MATERIAL PROVIDED:
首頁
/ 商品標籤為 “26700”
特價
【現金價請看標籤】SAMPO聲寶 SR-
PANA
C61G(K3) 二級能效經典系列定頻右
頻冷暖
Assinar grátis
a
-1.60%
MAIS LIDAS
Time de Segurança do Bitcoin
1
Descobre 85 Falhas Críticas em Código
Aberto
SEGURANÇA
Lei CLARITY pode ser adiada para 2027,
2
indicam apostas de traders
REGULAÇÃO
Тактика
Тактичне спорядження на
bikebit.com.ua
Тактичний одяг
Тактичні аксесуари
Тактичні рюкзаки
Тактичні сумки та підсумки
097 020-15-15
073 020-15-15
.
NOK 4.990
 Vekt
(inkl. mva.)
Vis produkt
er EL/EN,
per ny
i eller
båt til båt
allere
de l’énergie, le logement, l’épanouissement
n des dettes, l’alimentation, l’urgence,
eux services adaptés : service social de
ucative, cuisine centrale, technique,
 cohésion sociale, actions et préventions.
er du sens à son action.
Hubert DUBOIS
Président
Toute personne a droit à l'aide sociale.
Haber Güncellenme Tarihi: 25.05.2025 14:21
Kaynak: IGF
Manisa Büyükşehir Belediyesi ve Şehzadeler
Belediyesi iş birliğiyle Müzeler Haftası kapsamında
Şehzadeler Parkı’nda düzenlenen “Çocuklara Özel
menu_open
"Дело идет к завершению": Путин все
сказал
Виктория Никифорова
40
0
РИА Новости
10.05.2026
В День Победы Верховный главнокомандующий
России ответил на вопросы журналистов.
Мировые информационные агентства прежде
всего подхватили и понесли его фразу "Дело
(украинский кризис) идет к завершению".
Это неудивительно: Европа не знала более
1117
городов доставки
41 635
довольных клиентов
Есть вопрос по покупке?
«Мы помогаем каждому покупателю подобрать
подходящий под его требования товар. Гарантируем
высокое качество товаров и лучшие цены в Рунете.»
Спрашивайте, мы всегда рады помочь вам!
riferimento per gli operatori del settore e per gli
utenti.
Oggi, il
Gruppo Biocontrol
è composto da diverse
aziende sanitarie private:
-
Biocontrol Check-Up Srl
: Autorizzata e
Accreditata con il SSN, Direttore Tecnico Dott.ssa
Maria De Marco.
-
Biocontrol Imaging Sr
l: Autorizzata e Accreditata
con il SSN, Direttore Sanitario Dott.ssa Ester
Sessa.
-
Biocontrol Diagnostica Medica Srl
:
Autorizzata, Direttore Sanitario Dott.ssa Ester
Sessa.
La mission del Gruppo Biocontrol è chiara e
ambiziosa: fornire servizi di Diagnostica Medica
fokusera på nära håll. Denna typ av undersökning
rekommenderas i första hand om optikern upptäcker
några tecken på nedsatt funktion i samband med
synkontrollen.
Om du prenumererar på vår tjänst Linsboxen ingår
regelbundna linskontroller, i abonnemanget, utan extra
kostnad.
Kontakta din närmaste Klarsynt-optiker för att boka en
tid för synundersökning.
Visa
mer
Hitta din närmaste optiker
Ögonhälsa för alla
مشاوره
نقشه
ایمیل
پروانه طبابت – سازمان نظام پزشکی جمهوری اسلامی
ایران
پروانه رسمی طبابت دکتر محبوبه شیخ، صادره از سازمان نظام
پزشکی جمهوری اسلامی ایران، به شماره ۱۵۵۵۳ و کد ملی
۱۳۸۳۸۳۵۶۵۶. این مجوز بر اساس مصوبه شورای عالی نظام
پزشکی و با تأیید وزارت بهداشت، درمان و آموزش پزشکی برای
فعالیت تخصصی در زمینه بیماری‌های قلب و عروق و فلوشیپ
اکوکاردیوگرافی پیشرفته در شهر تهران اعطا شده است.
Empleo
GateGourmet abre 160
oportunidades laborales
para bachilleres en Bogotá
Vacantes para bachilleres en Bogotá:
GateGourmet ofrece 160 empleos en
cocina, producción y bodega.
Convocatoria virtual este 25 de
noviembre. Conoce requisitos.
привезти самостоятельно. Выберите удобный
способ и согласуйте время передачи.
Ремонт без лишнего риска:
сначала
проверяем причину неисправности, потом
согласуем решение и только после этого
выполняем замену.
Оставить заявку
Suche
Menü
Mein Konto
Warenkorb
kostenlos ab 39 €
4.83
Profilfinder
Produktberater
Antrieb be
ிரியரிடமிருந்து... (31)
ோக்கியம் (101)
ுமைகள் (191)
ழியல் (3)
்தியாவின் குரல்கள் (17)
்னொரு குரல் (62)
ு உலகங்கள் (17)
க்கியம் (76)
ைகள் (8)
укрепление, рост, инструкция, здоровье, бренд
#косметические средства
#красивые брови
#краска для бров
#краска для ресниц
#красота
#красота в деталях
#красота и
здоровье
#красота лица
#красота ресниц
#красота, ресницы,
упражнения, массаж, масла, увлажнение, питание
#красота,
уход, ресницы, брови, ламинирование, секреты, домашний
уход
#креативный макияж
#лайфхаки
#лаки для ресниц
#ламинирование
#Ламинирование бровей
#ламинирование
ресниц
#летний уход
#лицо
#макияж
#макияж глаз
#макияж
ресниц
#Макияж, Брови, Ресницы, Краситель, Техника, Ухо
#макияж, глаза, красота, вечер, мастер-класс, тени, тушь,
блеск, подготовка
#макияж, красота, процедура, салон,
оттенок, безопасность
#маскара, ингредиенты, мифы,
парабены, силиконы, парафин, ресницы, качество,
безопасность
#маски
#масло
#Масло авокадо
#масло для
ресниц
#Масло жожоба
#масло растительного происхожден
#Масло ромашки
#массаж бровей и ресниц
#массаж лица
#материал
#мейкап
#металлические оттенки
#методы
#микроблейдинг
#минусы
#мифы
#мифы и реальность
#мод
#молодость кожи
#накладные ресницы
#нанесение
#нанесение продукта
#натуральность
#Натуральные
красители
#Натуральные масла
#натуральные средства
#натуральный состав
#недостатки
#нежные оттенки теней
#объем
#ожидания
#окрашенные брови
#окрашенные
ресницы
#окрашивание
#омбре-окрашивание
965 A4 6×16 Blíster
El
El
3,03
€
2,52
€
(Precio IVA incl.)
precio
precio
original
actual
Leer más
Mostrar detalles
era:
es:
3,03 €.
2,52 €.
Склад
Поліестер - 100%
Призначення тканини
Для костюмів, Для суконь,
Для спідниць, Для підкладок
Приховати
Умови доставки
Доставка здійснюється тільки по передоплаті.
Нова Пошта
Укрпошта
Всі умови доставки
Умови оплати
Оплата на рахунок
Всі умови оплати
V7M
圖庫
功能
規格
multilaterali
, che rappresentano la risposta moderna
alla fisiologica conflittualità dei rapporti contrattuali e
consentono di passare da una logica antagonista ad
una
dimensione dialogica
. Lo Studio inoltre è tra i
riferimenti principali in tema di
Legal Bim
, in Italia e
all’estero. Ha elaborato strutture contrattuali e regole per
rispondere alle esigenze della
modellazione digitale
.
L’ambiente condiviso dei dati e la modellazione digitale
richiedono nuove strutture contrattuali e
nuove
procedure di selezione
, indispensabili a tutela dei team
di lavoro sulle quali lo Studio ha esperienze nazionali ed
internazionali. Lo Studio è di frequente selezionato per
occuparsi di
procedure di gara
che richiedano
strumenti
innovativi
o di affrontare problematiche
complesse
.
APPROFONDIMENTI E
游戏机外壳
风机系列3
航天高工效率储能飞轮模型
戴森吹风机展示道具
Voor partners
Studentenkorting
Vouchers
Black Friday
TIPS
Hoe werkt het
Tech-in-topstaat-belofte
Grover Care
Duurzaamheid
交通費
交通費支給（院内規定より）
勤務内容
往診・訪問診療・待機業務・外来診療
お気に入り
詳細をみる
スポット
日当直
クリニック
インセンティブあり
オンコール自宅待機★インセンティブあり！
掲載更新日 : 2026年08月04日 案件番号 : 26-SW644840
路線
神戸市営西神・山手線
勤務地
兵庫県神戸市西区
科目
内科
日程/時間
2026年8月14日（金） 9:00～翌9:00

TASK DETAILS:
Quote exactly what appears from the line containing "Призначення тканини" through the final line of the listing above, including both of those lines.

WRITTEN ANSWER:
Призначення тканини
Для костюмів, Для суконь,
Для спідниць, Для підкладок
Приховати
Умови доставки
Доставка здійснюється тільки по передоплаті.
Нова Пошта
Укрпошта
Всі умови доставки
Умови оплати
Оплата на рахунок
Всі умови оплати
V7M
圖庫
功能
規格
multilaterali
, che rappresentano la risposta moderna
alla fisiologica conflittualità dei rapporti contrattuali e
consentono di passare da una logica antagonista ad
una
dimensione dialogica
. Lo Studio inoltre è tra i
riferimenti principali in tema di
Legal Bim
, in Italia e
all’estero. Ha elaborato strutture contrattuali e regole per
rispondere alle esigenze della
modellazione digitale
.
L’ambiente condiviso dei dati e la modellazione digitale
richiedono nuove strutture contrattuali e
nuove
procedure di selezione
, indispensabili a tutela dei team
di lavoro sulle quali lo Studio ha esperienze nazionali ed
internazionali. Lo Studio è di frequente selezionato per
occuparsi di
procedure di gara
che richiedano
strumenti
innovativi
o di affrontare problematiche
complesse
.
APPROFONDIMENTI E
游戏机外壳
风机系列3
航天高工效率储能飞轮模型
戴森吹风机展示道具
Voor partners
Studentenkorting
Vouchers
Black Friday
TIPS
Hoe werkt het
Tech-in-topstaat-belofte
Grover Care
Duurzaamheid
交通費
交通費支給（院内規定より）
勤務内容
往診・訪問診療・待機業務・外来診療
お気に入り
詳細をみる
スポット
日当直
クリニック
インセンティブあり
オンコール自宅待機★インセンティブあり！
掲載更新日 : 2026年08月04日 案件番号 : 26-SW644840
路線
神戸市営西神・山手線
勤務地
兵庫県神戸市西区
科目
内科
日程/時間
2026年8月14日（金） 9:00～翌9:00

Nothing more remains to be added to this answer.